Banking sector should underperform the broader market given the uncertainty and coming slow down in business activities. Cost of doing business is also  very much high.  In a weak business environment banks will end up with having more bad loans. On top of that many banks have lent money to businesses link to real estate, bitcoin, gold and other assets as well. What will happen if they start to fall rapidly.  I'm cautious on the sector in 2025.

snapiti

Really HGH have lost investor faith and market confidence, you have to wonder with the steps they have taken to smoke n mirrors the books they must have known investors would smell the BS. I suspect this move was the lessor of two evils as if they were more clearer with reporting the pile of crap loans and write offs all at the same time this would have been a very bitter pill to swallow.
   
never buy or sell shares driven by emotion, show conviction to your purchases

Shareguy

#2108
Quote from: lorraina on Apr 15, 2025, 05:01 PMThey will need to do what they say they will do first.

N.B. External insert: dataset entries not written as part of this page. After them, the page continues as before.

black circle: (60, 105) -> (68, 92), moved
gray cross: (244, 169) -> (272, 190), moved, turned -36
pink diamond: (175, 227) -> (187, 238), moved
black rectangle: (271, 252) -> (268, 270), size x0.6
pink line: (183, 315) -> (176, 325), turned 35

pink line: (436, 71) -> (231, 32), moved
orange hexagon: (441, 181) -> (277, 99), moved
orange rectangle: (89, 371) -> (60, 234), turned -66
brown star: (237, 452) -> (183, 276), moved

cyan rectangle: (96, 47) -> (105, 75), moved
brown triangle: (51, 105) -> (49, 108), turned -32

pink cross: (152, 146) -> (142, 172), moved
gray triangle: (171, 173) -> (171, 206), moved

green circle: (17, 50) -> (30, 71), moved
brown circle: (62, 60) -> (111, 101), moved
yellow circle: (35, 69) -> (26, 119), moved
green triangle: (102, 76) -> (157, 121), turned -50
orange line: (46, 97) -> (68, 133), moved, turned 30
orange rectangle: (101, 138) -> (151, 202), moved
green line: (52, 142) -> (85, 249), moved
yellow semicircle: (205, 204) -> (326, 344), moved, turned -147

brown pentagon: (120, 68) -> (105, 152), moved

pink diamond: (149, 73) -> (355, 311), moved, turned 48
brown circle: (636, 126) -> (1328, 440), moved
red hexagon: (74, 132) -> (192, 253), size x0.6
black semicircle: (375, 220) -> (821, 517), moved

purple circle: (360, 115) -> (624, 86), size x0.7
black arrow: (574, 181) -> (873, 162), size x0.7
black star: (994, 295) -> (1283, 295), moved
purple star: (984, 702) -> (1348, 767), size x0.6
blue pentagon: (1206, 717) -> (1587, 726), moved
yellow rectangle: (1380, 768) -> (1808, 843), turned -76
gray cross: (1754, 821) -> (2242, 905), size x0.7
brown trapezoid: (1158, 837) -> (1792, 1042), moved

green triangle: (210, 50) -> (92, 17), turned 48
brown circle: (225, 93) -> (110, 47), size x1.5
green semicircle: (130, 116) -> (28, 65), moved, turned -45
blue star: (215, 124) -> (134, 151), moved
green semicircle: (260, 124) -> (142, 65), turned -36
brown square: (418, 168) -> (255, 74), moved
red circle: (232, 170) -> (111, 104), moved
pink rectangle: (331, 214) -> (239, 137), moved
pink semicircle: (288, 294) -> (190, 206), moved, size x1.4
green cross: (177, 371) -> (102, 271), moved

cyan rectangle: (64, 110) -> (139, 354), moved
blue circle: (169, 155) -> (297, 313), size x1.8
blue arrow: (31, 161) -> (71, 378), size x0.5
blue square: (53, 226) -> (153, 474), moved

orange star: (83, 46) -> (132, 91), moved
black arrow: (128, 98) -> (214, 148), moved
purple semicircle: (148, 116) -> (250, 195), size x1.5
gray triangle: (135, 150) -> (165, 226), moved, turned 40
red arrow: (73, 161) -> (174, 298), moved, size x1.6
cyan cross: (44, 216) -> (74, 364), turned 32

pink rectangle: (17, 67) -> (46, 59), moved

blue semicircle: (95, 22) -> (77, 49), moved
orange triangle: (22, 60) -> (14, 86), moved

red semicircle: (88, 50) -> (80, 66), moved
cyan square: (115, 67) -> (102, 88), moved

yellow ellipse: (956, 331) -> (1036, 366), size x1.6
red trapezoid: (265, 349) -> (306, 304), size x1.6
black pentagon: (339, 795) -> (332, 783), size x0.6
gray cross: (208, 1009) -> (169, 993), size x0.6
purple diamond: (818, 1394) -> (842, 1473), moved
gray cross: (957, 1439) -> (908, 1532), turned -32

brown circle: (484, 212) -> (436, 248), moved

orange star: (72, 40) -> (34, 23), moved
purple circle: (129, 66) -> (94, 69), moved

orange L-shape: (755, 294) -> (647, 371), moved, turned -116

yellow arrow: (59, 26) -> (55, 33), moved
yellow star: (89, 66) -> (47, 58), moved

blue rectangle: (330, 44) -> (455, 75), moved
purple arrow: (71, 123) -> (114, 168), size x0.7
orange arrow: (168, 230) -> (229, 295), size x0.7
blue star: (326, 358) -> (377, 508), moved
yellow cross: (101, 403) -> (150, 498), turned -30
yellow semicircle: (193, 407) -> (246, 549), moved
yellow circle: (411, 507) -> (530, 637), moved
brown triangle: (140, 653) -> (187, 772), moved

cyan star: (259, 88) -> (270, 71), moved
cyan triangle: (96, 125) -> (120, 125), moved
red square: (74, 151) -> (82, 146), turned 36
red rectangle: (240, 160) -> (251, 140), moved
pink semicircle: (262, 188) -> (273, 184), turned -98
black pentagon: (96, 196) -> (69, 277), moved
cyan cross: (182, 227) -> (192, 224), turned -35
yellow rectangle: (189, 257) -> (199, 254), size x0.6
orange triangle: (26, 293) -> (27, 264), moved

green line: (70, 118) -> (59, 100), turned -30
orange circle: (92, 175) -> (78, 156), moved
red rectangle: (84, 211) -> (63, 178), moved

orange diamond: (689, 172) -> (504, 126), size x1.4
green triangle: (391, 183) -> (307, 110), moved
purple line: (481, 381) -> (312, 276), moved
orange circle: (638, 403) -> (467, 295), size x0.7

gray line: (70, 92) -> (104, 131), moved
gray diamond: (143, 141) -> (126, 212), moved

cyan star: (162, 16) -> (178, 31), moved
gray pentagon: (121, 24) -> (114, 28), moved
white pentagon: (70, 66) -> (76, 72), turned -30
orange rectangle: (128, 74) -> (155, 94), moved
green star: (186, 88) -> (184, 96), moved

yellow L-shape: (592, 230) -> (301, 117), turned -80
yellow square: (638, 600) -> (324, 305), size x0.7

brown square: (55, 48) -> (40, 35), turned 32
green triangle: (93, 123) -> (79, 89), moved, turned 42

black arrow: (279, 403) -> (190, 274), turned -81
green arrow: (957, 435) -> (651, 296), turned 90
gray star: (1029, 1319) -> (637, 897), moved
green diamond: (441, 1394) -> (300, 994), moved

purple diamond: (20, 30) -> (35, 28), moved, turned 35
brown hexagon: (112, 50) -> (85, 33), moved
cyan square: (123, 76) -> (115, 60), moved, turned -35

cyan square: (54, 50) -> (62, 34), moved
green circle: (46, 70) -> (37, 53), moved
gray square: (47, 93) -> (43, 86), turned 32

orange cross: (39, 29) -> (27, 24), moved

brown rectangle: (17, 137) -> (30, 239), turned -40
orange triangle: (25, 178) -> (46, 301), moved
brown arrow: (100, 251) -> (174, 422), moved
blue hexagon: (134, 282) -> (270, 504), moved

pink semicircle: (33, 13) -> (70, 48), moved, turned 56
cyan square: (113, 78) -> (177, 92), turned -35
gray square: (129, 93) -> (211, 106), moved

Indeed. Won't be doing anything until next result's at the earliest. The market needs to see action on its non strategic assets and non performing loans. I notice only one director took the drp option. FB have normalised eps FY25 of 4.9 cps.

Greekwatchdog

3rd quarter trading update

Heartland trading updateHeartland Group Holdings Limited (Heartland) (NZX/ASX: HGH) today provides a trading update for the three months to 31 March 2025 (Q3).Heartland remains on track to achieve net profit after tax (NPAT) on an underlying basis for the financial year ending 30 June 2025 (FY2025) of at least $45 million. Net interest margin (NIM) expanded 28 basis points in Q3 (relative to the six-month period ended 31 December 2024 (1H2025)), with improvement seen in both Heartland Bank Limited (Heartland Bank) and Heartland Bank Australia Limited (Heartland Bank Australia). Operating expenses (OPEX) in Q3 remained stable – both banks are on track to meet OPEX expectations for the six-month period ending 30 June 2025 (2H2025) (as detailed below). Cost management programmes are in place to improve operational efficiency moving forward.Asset quality improvements are starting to show in Heartland Bank's Motor Finance portfolio following the introduction of more prescriptive collections and recoveries policies for the New Zealand bank as announced on 18 February 2025. As a result, early recovery efforts for the Motor Finance loans written off in February 2025 have exceeded expectations.Heartland is focused on sustainable, profitable growth, and has seen compelling gross finance receivables (Receivables) growth in Reverse Mortgages and Livestock Finance in New Zealand and Australia.For the full announcement, see the attachments to this release:- HGH 3Q2025 trading update- HGH investor presentation - 3Q2025 trading update

https://api.nzx.com/public/announcem...206-441713.pdf

BlackPeter

good stuff, but link does not work for me.

Try this one:

https://www.nzx.com/announcements/450206

BlackPeter

#2111
NPL down and RoE up ... and they even start to realize some of their NSA's (though slower than planned).

Moving into the right direction ...

https://api.nzx.com/public/announcement/450206/attachment/441713/450206-441713.pdf

Shareguy

#2112
$45m NPAT is nothing to be excited about.

The big increase in overheads (increase of 47 percent year on year) at last result surprised analysts, as it was explained they were NOT mostly one offs (7 percent). A cost-to-income (CTI) ratio of ~63 percent in 1H25H and 58 percent 3Q is far in excess of its <35% FY28 target. That's a real issue and a major concern. Increasing NIM is good but they also need a step change in income with such high over heads.

As far as the NSA'S go, taking out the home loans very little has changed. 

$200m NPAT by 2028....... I suspect that goal and the CTI targets will need to be reviewed.

Don't think the market will be impressed with the update.

lorraina

They seem to be making progress.
Run downs in poor lending sectors is welcome, as is their more progressive collections policy.
However I do wonder why it took so long for management and the two boards to wake up to their issues.

Basil

Agree Shareguy. Their costs are out of control.  Management happy to gorge themselves and make endless excuses while shareholders get crumbs.